**EXERCISE AIM**
Once the pictures have been set aside, copy every remaining entry exactly.

**DATA FOR THE TASK**
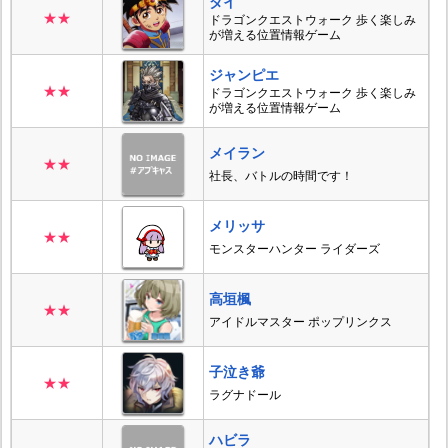
ダイ
★★
ドラゴンクエストウォーク 歩く楽しみ
が増える位置情報ゲーム
ジャンピエ
★★
ドラゴンクエストウォーク 歩く楽しみ
が増える位置情報ゲーム
メイラン
★★
社長、バトルの時間です！
メリッサ
★★
モンスターハンター ライダーズ
高垣楓
★★
アイドルマスター ポップリンクス
子泣き爺
★★
ラグナドール
ハビラ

**ANSWER SECTION**
ダイ
★★
ドラゴンクエストウォーク 歩く楽しみ
が増える位置情報ゲーム
ジャンピエ
★★
ドラゴンクエストウォーク 歩く楽しみ
が増える位置情報ゲーム
メイラン
★★
社長、バトルの時間です！
メリッサ
★★
モンスターハンター ライダーズ
高垣楓
★★
アイドルマスター ポップリンクス
子泣き爺
★★
ラグナドール
ハビラ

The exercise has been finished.